Within the tables within the schema I'm focusing on, I have to cope with couple-of 1000 "data-sheets" that are mostly PDF documents, and often graphic-image files like PNG, Digital etc. The schema models a Electronics Distributor's portal, where new items get put into their portfolio frequently.

These documents (data-sheets) are added, during the time of introduction of something new, however they need updates every so often (s.a. because of more recent version from the document, not the merchandise itself), so I'd think the update to become an asynchronous procedure.

With all this, must i keep just the file-title/path from the data-sheets (&lifier similar documents) during my table, using the actual file standing on filesystem, or must i go ahead and take blob approach. I'm almost sure that it ought to be the previous approach, but nonetheless desired to take community advise, and find out if you will find some issues to watchout for.

For completeness, allow me to just point out that some databases give you a "hybrid" of those two approaches, for instance Oracle BFILE or MS SQL Server FILESTREAM.

There's also a fascinating discussion at Request Tom on storing files in Oracle BLOBs (the bottom line is: "BLOBs are superior to files").
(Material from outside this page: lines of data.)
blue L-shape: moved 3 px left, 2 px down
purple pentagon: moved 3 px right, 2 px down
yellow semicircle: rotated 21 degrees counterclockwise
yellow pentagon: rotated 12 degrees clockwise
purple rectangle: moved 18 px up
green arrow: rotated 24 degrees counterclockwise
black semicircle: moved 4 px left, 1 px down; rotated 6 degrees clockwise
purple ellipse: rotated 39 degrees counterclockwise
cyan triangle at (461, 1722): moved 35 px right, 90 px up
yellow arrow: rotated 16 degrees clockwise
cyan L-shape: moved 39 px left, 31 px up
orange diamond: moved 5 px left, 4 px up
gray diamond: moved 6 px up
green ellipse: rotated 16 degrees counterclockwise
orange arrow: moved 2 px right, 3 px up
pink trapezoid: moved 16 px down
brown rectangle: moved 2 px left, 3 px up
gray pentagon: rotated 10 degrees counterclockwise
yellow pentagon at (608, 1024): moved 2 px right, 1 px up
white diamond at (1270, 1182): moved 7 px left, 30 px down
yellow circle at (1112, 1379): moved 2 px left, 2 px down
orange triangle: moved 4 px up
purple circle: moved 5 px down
BTW, you do not always have to chose one over another... If you really can afford storage overhead and you're simply operating inside a read-mostly atmosphere, you can keep "master" data within the BLOB for integrity but "cache" that same data inside a apply for quick read-only access. Some factors:

  • You'd have to make certain the file is up-to-date/removed if BLOB is up-to-date/removed.
  • Consider creating/upgrading the file on-demand.
  • Consider evicting old files in the "cache" even when corresponding BLOBs remain.
  • Think about using several "caches" (e.g. for those who have a middle tier and it is given to multiple physical machines, each machine might have its very own file cache).
  • And lastly, you'd have to make certain all of this works robustly inside a concurrent atmosphere.

So, this isn't the easiest approach but, based on your requirements, may be considered a good tradeoff between integrity, performance and implementation effort.